Internally, life cycle events come in begin/end pairs. The default report
(--detailed false
only shows the end events, collected
when each life cycle event completes. Adding the --detailed
true
option causes all events to be displayed. Begin events have no entry in
the Milliseconds
column.
Some statistics collection turns on extra code or storage paths in the runtime. For each of these, an effort was made in the runtime to minimize the costs, but those costs are not zero. Application performance measurement is the best way to characterize these effects.
For a few of the statistics (such as --statistics=eventbus --detailed=true), there is also unbounded memory consumption.
If you leave the statistic enabled, you risk the node running out of memory.

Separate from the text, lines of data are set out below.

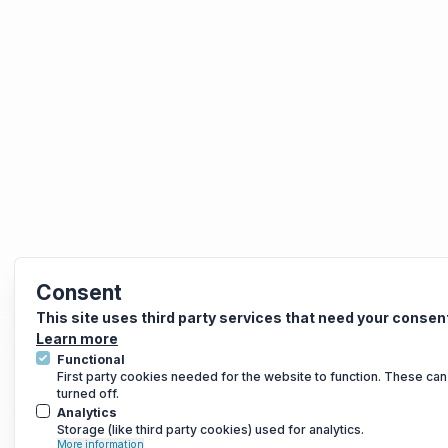
Consent
This site uses third party services that need your consen
Learn more
Functional
First party cookies needed for the website to function. These can
turned off.
Analytics
Storage (like third party cookies) used for analytics.
More information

Generally, statistics reporting can be more expensive (both computationally and in terms of contention) than statistics collection. There reasons for this are:
-
Most statistics are stored as a set of integer values that are relatively inexpensive to update. But nearly all reporting involves row by row string formatting of the statistic data, often including type lookups.
-
The synchronization for the collection of some statistics (particularly those in performance-sensitive paths) is parallelized to allow concurrent writers. Where possible, this is done using atomic memory counter primitives, otherwise using pools of mutexes, or in some cases a single mutex. For the runtime execution path, locking is minimized. But for the statistics clear path, in paths where the statistic is protected by mutexes, one or all of the mutexes get locked. The data collection with the worst impact on the system would be the allocator report with the detailed=true option. This data reporting can cause expensive contention in the shared memory allocator.
-
The returning of report data through the administration plug-in service uses the same runtime support that an application does; that is creating objects, consuming shared memory, and so on. A large report (generally those that use the detailed=true option) can temporarily consume a great deal of shared memory.
Run statistics reporting judiciously in a production system. Do not design an operator console where a room full of operators are all continuously issuing statistics commands.
Unless there is a good reason, avoid the detailed=true reporting.
Measure. Using your existing application performance testing, measure the impact of collecting the desired statistics. Also measure the impact of reporting the desired statistics.